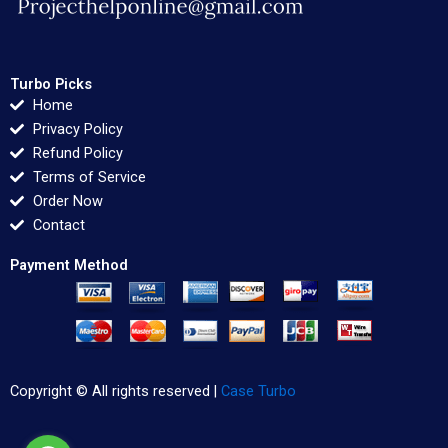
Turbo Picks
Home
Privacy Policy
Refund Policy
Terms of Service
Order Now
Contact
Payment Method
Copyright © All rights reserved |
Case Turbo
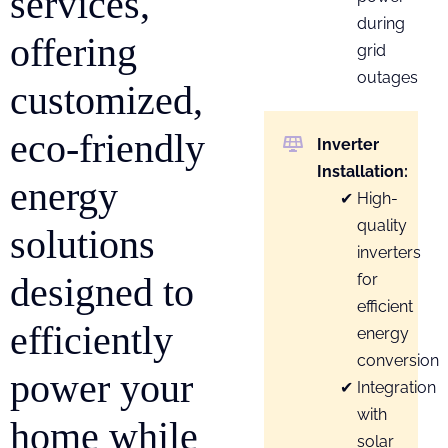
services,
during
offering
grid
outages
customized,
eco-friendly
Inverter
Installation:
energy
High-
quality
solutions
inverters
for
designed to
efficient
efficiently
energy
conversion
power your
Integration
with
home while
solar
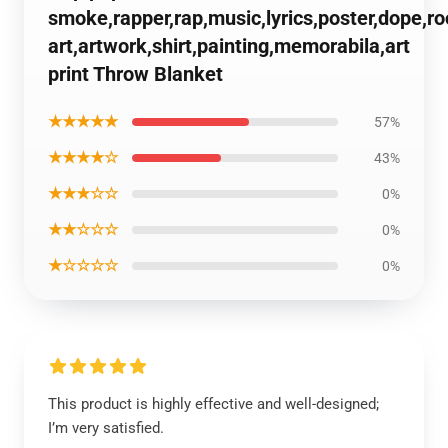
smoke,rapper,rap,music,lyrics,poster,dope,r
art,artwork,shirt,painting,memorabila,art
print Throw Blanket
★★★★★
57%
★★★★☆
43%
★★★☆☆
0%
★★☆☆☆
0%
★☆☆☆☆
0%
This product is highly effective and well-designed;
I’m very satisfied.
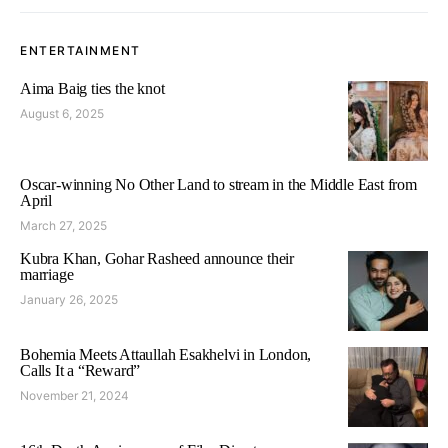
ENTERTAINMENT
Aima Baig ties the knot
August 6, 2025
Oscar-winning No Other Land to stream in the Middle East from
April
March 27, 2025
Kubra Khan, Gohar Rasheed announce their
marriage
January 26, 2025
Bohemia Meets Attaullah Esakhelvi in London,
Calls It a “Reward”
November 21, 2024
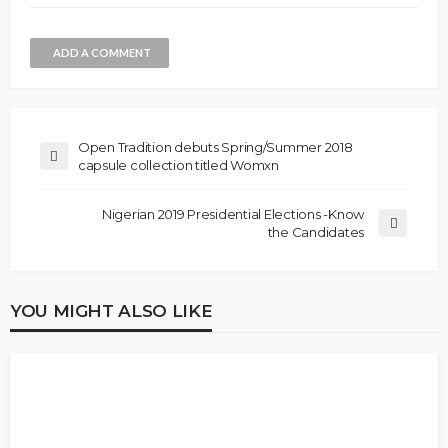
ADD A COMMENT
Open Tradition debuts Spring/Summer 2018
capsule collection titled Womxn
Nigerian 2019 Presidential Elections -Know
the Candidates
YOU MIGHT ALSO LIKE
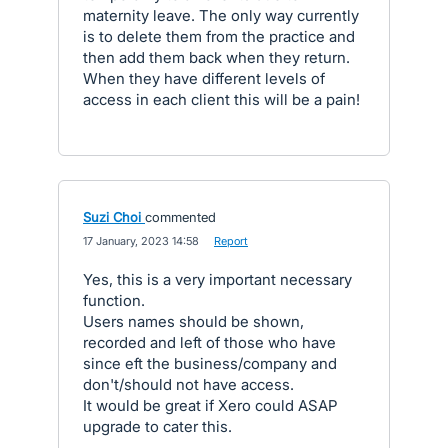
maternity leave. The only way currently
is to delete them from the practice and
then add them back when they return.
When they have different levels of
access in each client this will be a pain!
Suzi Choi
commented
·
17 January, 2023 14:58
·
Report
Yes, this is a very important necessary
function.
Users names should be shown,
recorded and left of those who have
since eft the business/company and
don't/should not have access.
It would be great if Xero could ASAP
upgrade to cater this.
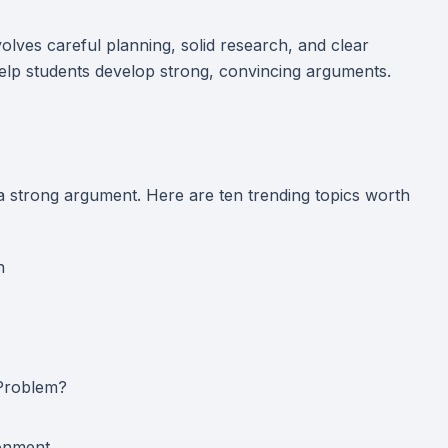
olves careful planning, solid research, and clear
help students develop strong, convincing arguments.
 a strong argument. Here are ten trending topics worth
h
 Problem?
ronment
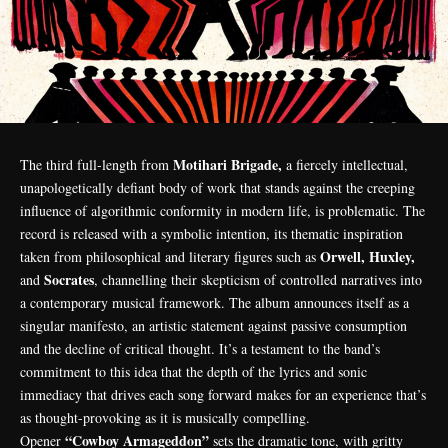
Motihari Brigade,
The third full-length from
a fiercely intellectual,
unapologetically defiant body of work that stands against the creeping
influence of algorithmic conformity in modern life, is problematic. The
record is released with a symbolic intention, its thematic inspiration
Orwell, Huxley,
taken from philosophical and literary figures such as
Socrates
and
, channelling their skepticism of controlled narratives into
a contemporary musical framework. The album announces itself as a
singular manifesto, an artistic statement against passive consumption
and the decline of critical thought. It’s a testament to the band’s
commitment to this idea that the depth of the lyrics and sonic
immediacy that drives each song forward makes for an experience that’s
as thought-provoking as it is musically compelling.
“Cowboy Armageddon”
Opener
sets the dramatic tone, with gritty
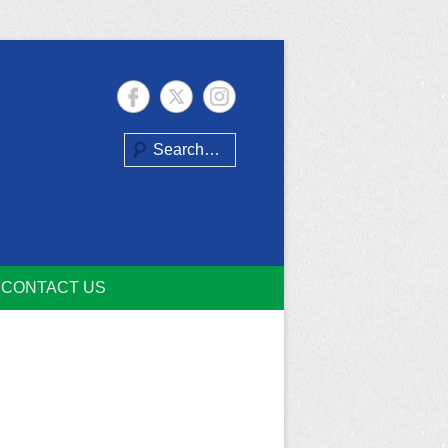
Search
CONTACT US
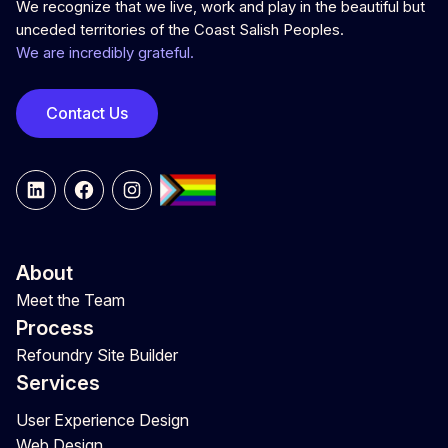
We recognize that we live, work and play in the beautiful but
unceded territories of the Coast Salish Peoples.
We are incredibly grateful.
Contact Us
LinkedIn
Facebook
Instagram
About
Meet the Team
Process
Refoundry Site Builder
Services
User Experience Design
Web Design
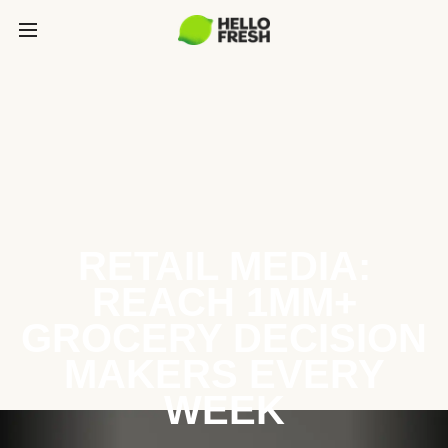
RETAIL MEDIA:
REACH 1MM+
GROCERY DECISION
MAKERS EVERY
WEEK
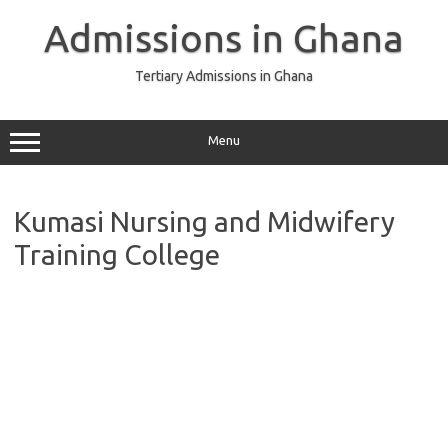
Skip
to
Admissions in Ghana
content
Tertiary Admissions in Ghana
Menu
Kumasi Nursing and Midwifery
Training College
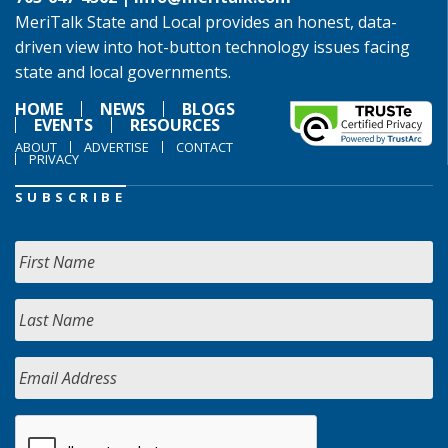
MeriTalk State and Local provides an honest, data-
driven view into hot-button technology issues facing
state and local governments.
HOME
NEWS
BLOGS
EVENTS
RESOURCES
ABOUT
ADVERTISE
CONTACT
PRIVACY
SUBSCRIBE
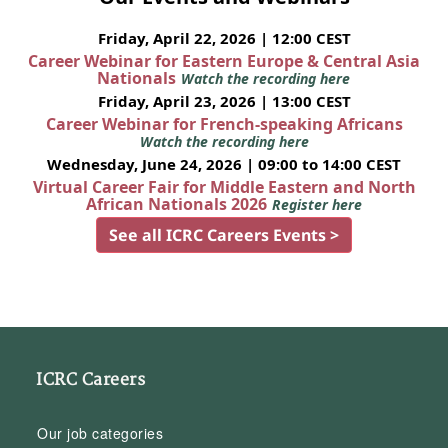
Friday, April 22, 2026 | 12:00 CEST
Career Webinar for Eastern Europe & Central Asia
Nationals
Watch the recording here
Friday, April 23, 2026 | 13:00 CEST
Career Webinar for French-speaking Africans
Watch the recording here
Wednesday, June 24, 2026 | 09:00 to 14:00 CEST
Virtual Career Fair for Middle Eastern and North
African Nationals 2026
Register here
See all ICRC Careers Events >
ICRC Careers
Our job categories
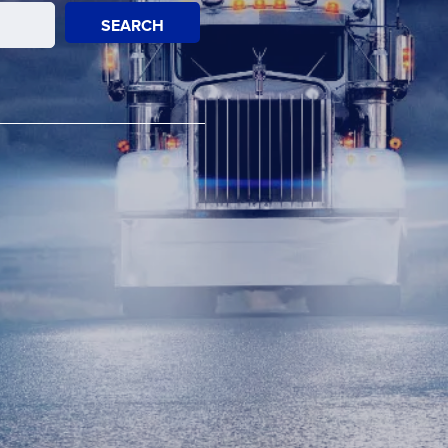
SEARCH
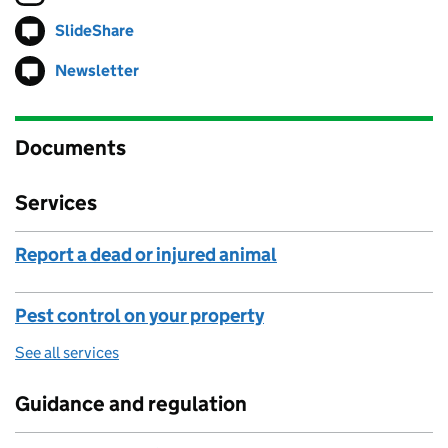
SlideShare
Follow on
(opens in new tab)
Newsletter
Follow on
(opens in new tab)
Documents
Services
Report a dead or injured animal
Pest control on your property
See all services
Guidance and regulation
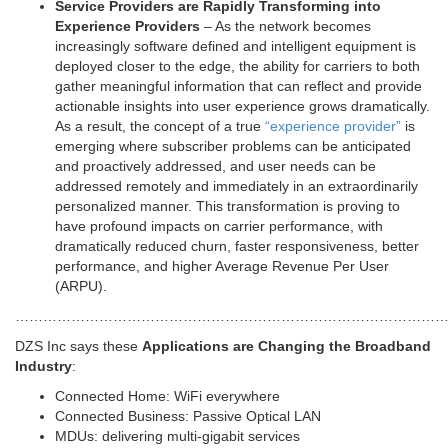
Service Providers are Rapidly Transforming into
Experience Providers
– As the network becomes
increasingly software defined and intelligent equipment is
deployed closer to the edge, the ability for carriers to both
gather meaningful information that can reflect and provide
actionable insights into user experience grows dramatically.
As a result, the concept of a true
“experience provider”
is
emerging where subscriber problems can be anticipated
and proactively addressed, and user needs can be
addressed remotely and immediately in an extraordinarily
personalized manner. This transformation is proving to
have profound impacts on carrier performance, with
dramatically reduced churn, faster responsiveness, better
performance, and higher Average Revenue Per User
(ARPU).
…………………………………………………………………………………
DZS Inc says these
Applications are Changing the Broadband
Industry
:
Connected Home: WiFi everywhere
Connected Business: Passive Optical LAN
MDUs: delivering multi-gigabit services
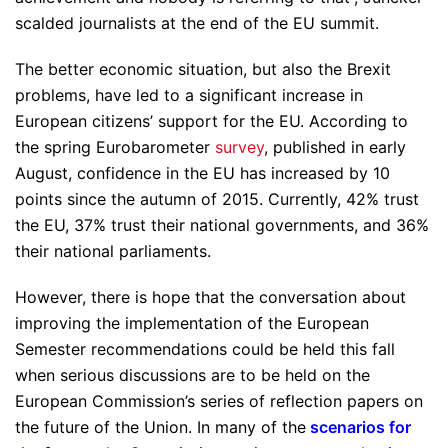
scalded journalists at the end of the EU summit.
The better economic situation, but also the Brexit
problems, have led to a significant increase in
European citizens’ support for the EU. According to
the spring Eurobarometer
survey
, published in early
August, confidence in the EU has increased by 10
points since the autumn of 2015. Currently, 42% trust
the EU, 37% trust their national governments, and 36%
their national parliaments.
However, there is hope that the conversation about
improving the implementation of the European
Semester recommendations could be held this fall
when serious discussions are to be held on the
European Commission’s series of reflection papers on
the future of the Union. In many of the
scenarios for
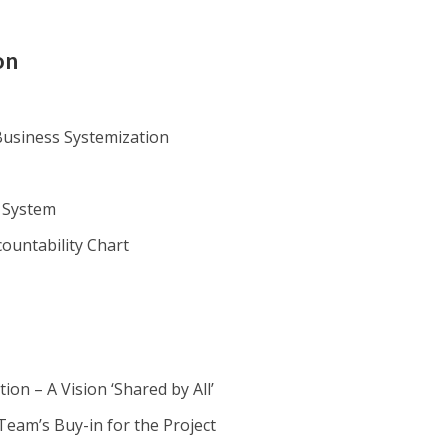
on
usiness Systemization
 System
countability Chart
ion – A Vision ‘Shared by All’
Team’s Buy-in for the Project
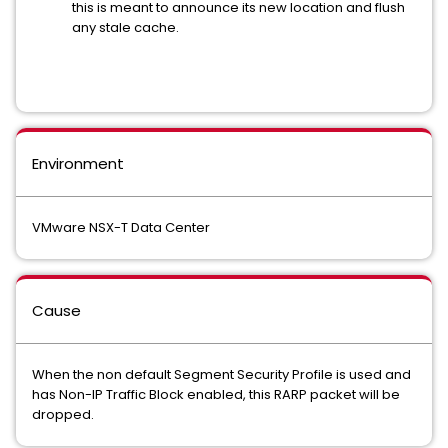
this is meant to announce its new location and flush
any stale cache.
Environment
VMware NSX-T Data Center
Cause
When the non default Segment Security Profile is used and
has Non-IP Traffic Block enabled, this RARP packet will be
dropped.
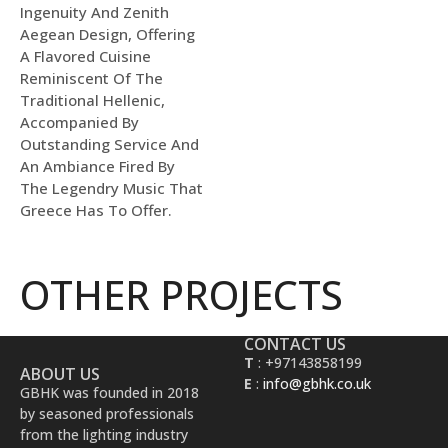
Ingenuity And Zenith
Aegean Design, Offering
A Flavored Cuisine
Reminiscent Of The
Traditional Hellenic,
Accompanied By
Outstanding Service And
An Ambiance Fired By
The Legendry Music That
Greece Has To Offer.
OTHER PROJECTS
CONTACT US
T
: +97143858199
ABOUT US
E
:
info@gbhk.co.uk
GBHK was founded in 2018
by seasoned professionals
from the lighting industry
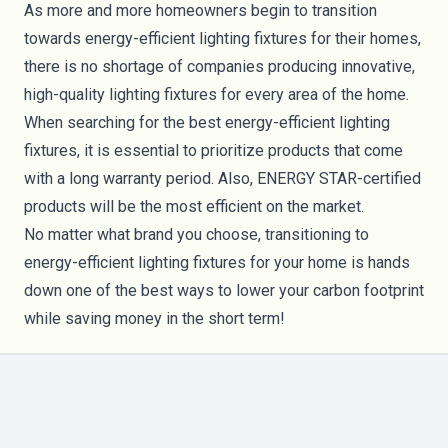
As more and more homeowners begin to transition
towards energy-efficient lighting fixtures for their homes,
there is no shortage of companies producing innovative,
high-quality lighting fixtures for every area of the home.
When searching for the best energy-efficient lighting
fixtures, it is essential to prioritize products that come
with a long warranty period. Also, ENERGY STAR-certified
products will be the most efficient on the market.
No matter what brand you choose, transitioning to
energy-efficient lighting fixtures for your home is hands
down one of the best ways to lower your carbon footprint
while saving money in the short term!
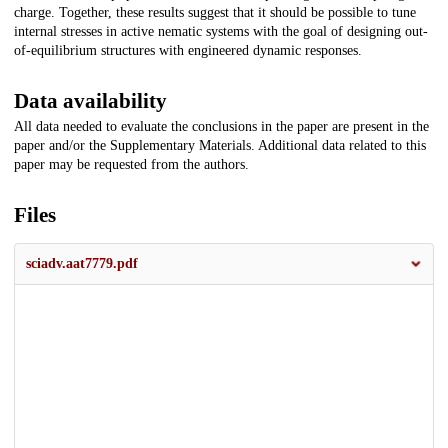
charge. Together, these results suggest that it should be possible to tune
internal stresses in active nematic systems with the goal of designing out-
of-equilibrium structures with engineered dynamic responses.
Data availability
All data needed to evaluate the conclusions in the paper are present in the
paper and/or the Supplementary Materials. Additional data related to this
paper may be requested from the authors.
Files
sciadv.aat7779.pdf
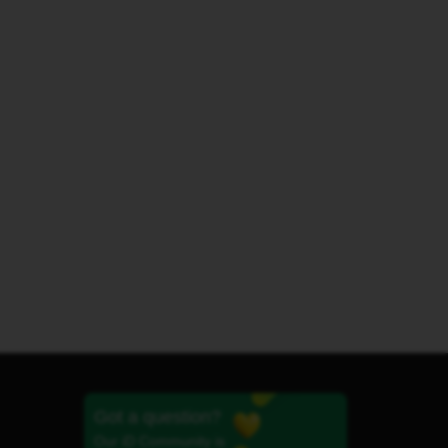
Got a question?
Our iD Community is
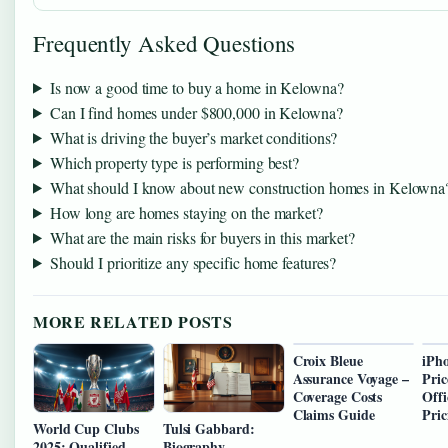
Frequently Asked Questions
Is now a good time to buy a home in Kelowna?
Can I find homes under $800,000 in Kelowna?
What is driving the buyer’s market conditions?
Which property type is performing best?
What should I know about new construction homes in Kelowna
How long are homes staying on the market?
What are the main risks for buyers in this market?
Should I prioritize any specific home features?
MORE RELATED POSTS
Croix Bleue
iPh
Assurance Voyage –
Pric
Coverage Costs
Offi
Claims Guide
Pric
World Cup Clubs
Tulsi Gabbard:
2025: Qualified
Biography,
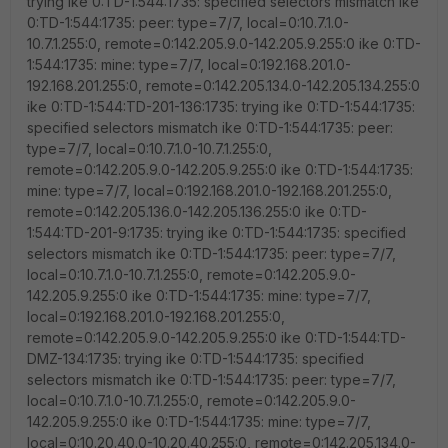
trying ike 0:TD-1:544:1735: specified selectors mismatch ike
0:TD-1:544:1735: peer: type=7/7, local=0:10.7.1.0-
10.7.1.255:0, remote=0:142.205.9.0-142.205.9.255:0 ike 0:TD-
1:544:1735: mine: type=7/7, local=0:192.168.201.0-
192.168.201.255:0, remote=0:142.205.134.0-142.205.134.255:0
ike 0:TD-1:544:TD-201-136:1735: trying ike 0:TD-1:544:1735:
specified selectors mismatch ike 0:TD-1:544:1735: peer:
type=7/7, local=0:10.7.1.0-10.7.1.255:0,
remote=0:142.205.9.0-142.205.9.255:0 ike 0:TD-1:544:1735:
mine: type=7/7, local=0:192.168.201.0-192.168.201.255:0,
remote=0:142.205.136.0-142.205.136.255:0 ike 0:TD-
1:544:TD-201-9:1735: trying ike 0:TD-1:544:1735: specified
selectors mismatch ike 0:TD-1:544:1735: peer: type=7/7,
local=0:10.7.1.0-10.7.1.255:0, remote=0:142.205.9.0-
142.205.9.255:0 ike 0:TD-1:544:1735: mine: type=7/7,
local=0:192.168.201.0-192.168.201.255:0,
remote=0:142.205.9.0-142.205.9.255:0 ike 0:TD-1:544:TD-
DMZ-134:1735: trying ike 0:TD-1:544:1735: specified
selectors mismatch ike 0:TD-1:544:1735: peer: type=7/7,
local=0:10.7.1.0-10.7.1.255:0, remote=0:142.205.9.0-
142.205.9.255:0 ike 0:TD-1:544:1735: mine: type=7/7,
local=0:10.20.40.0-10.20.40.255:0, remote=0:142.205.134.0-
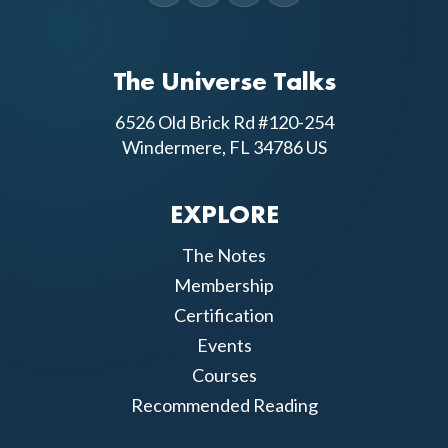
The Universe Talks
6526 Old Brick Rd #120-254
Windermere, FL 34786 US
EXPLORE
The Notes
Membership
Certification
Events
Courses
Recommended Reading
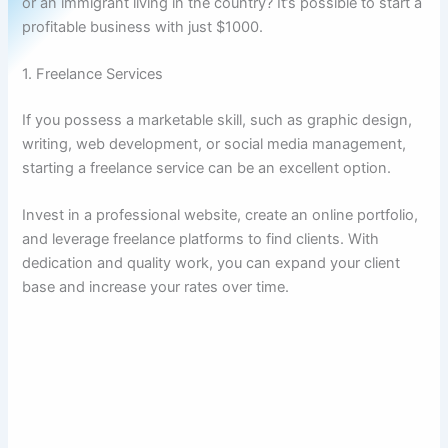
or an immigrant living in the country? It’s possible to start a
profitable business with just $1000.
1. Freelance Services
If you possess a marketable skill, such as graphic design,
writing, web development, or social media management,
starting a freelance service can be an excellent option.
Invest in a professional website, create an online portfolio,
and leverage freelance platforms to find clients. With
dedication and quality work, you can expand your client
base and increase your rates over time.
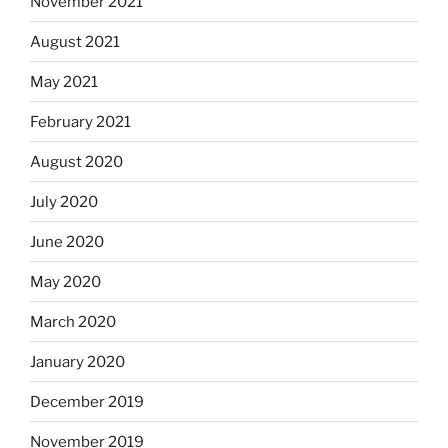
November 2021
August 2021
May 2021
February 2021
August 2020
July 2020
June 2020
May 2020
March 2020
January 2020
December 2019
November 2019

━━━━

→ **How to complete this task**: Please set down, exactly and with no pictures, the lines in the entries above starting at the one holding "YOU MIGHT ALSO LIKE" and ending at the one holding "since eft the business/company and", ends included.

→ **Solution for this exercise**:
YOU MIGHT ALSO LIKE
maternity leave. The only way currently
is to delete them from the practice and
then add them back when they return.
When they have different levels of
access in each client this will be a pain!
Suzi Choi
commented
·
17 January, 2023 14:58
·
Report
Yes, this is a very important necessary
function.
Users names should be shown,
recorded and left of those who have
since eft the business/company and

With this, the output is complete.